- [TASK TO COMPLETE]: How many lines of these entries hold the string "Vespa"? Answer with the number alone.
#### RECORDS SUPPLIED
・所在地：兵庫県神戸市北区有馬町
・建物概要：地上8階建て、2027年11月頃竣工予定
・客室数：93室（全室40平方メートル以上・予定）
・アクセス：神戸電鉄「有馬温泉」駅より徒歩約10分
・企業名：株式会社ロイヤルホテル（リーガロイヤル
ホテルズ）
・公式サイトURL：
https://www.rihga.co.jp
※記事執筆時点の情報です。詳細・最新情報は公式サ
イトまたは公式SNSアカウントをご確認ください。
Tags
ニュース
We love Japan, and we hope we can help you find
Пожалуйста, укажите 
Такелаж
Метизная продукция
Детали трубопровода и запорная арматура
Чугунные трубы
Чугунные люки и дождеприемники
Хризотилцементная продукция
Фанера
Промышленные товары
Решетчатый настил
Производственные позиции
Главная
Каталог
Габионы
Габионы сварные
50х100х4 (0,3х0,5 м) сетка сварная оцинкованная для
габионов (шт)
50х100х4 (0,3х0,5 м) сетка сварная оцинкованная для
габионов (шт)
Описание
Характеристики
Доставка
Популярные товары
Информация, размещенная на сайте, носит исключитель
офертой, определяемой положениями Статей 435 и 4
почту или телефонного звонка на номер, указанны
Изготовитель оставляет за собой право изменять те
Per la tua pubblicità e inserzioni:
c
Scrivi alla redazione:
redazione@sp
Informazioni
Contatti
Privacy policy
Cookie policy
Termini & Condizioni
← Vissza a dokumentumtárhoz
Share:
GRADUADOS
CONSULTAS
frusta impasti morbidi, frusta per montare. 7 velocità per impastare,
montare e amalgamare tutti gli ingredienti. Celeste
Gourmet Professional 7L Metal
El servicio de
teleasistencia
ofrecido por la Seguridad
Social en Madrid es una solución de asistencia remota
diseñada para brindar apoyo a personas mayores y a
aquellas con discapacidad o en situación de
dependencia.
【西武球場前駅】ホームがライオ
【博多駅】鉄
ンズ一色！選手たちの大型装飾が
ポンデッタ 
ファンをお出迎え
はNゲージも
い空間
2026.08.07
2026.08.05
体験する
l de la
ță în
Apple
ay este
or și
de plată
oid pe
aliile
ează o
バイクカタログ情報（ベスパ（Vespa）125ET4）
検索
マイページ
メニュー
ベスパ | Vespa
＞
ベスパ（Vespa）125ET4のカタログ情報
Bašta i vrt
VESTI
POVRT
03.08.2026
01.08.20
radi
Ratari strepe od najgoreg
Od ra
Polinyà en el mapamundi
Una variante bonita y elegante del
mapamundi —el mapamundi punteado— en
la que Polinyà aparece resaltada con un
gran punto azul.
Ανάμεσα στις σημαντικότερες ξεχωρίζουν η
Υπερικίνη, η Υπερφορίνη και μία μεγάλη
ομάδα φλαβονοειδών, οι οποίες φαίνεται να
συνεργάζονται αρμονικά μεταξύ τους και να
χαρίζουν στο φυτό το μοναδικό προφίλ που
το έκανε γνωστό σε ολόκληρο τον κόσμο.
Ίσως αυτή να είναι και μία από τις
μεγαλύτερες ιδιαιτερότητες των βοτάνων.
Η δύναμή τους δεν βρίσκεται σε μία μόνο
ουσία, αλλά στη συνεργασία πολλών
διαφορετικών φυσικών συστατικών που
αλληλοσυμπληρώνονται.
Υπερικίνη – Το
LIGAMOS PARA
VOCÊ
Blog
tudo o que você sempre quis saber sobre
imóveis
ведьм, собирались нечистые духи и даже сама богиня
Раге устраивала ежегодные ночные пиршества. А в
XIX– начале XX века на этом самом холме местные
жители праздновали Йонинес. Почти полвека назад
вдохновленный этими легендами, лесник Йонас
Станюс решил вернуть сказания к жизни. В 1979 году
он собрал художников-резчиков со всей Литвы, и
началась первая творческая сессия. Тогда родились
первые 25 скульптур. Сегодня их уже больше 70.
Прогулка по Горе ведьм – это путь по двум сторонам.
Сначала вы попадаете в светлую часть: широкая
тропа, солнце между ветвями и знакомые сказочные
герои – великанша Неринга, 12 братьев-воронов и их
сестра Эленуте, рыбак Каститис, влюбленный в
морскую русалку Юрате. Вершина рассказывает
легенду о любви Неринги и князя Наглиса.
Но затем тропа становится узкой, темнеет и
########
- [YOUR SOLUTION]: 3